乳液聚合不仅允许在高反应速率下获得较高分子量,这在本体聚合中是无法实现或效率低下的,,同时还有其他重要的实用优点。

水吸收了大部分聚合热且有利于反应控制,产物在低粘度体系中获得,容易处理,可直接使用或是在凝聚,水洗,干燥之后很快转化成固体聚合物。

在共聚中,尽管共聚原理适用于乳液体系,单体在水相中溶解能力的不同也可能导致其与本体聚合行为不同,从而有重要的实际意义。

乳液聚合的变化很大,从包含单一单体,乳化剂,水和单一引发剂的简单体系到这些包含有2,3个单体,一次或分批添加,,混合乳化剂和助稳定剂以及包括链转移剂的复合引发体系。

单体和水相的比例允许变化范围很大,但是在技术做法上通常限制在30/70到60/40。

单体和水相比更高时则达到了直接聚合允许的极限,只有通过分批添加单体方法来排除聚合产生的大量的热。

更复杂的是随着胶体数的增加粘度也大大增加,尤其是当水溶性的单体和聚合物易容时,反应结束胶乳浓度降低。

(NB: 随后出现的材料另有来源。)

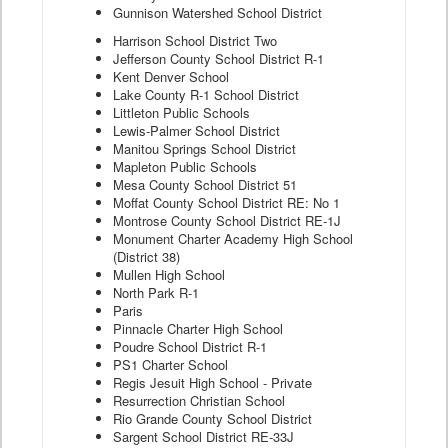
Gunnison Watershed School District
Harrison School District Two
Jefferson County School District R-1
Kent Denver School
Lake County R-1 School District
Littleton Public Schools
Lewis-Palmer School District
Manitou Springs School District
Mapleton Public Schools
Mesa County School District 51
Moffat County School District RE: No 1
Montrose County School District RE-1J
Monument Charter Academy High School
(District 38)
Mullen High School
North Park R-1
Paris
Pinnacle Charter High School
Poudre School District R-1
PS1 Charter School
Regis Jesuit High School - Private
Resurrection Christian School
Rio Grande County School District
Sargent School District RE-33J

这一阶段常常伴随着通过聚集作用或是在热力学不稳定时凝结作用而使胶粒尺寸增大。

第十课高分子的构型和构象本课中我们将使用根据经典有机化学术语而来的构型和构象这两个词。

构型异构是由于分子中存在一个或多个不对称中心,以最简单的C原子为例,每一碳原子的绝对构型为R型和S型,当存在双键时会有顺式和反式几何异构。

以合成聚合物为例,构型异构的典型问题和R.S型不对称碳原子在主链上的排布有关。

这些不对称碳原子要么来自不对称单体,如环氧丙烷,要么来自对称单体,如乙烯单体,,这些物质的聚合,在每个单体单元中形成至少一个不对称碳原子。

大分子中的构型异构源于侧链上存在不对称的碳原子,例如不对称乙烯单体的聚合,也是可能的,现今已经被广泛研究。

和经典有机化学术语一致,构象,旋转体,旋转异构体,构象异构体,指的是由于分子单键的内旋转而形成的空间排布的不同。